Covering all aspects of the polyhedral model (as this field is sometimes called) and exposing all results and available tools is impossible in one week. Thus, this first school on polyhedral code analysis and optimizations will cover only a selected number of subjects. Other topics may be covered in the future if this event is the first of a series.
The school is organized from Monday 13 to Friday 17 (both lunches included), with 7 half-days of courses and 1 half-day of break (Wednesday afternoon). Each working half-day consists in a 3h course on a separate topic. The first afternoon gives an introduction to the school (a general presentation of the week, an “historical talk”, and some mathematical foundations). The other half-days cover:
- scheduling and code transformations
- algorithms and tools for integer sets and relations
- abstract interpretation
- compilation for distributed platforms with communication optimizations
- array region analysis
- vectorization and SIMD optimizations
Some additional talks may be proposed, after dinner, for the braves, as complements or to cover more focused topics. The schedule of courses is subject to changes but should be the following.
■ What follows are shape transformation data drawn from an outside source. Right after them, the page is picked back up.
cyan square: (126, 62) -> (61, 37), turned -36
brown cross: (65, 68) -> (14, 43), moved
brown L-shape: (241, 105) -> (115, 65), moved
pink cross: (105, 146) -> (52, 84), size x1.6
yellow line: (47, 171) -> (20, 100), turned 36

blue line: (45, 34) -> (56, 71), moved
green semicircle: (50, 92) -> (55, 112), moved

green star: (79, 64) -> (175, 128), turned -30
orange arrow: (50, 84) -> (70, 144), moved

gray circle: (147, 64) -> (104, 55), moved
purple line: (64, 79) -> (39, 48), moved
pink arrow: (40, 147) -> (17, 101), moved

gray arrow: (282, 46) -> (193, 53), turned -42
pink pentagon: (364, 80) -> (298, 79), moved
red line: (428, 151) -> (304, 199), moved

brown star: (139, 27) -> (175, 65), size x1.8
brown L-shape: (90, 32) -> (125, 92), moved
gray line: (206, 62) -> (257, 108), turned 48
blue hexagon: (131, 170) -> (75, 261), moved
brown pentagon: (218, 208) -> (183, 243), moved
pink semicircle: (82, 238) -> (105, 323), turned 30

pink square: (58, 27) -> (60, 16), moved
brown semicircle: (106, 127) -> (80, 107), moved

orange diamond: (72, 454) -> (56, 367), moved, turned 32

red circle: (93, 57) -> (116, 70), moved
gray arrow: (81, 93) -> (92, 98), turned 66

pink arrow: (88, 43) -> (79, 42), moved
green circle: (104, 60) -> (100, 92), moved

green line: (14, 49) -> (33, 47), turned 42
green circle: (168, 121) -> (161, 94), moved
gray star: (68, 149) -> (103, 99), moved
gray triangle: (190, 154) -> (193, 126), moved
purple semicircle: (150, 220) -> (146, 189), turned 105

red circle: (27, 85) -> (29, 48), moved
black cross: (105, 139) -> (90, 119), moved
|Mon. 13th||Tue. 14th||Wed. 15th||Thu. 16th||Fri. 17th|
Goals of the school, quick view of topics addressed in the past by polyhedral techniques, short presentation of those covered during the school, organization of courses and additional talks or panels, “social events”.
- The polyhedral model: past, present, future (Sanjay Rajopadhye, Colorado State University).
Those who do not study history are doomed to repeat it. In this talk, I therefore present the history of the polyhedral model, with the view that it is more than just a model for compiling loops to multi- and many-core processors. I also talk about the challenges that are coming up in exascale and beyond, and some opinions on how to adapt to them.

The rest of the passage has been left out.